Reste à savoir si le gouvernement va changer d’avis. Le ministre de l’Intérieur, Bernard Cazeneuve, a demandé à Jean Aribaud, préfet honoraire, et à Jérôme Vignon, président de l’Observatoire national de la pauvreté et de l’exclusion sociale, de trouver des solutions pour les migrants de Calais voici plusieurs mois. Certains espèrent voir dans leur rapport imminent une proposition de centres d’accueil adaptés. « Il faudrait sortir du double discours, proteste Jean-Claude Mas. L’État prône une répartition des migrants en Europe mais les refoule à Nice. » Le 5 mai, une centaine d’organisations avaient envoyé au chef de l’État un appel : « Contre les naufrages en Méditerranée, des ponts, pas des murs. » Dans une réponse cinglante, François Hollande défend sa politique : soutien des mesures d’urgence du Conseil de l’Europe, notamment le triplement des ressources de l’opération Triton en mer, actions en direction des pays tiers pour « éviter les départs », et « accord sur une répartition équitable des personnes en besoin de protection. » « C’était avant La Chapelle, grince Violaine Carrère.

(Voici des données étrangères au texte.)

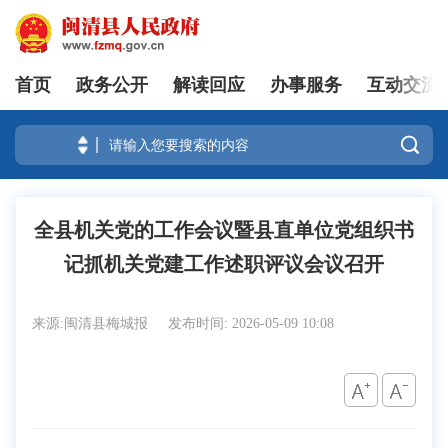
首页
政务公开
解读回应
办事服务
互动交流
登录

全县机关党的工作会议暨县直单位党组织书
记抓机关党建工作述职评议会议召开
来源:闽清县梅城报
发布时间: 2026-05-09 10:08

Depuis, pas de réaction du chef de l’État. « Anne Hidalgo parle aujourd’hui d’un accueil digne à Paris. Mais qu’a-t-on fait pour les camps de La Chapelle et d’Austerlitz depuis dix mois ? » « Face à la crainte injustifiée de l’appel d’air, une majorité de gauche doit rassurer l’opinion et continuer à défendre la solidarité », insiste Jean-Claude Mas. Sans solidarité, la situation se dégrade de toute façon. Les appels de soutien se multiplient. Une manifestation est organisée le 21 juin à Paris.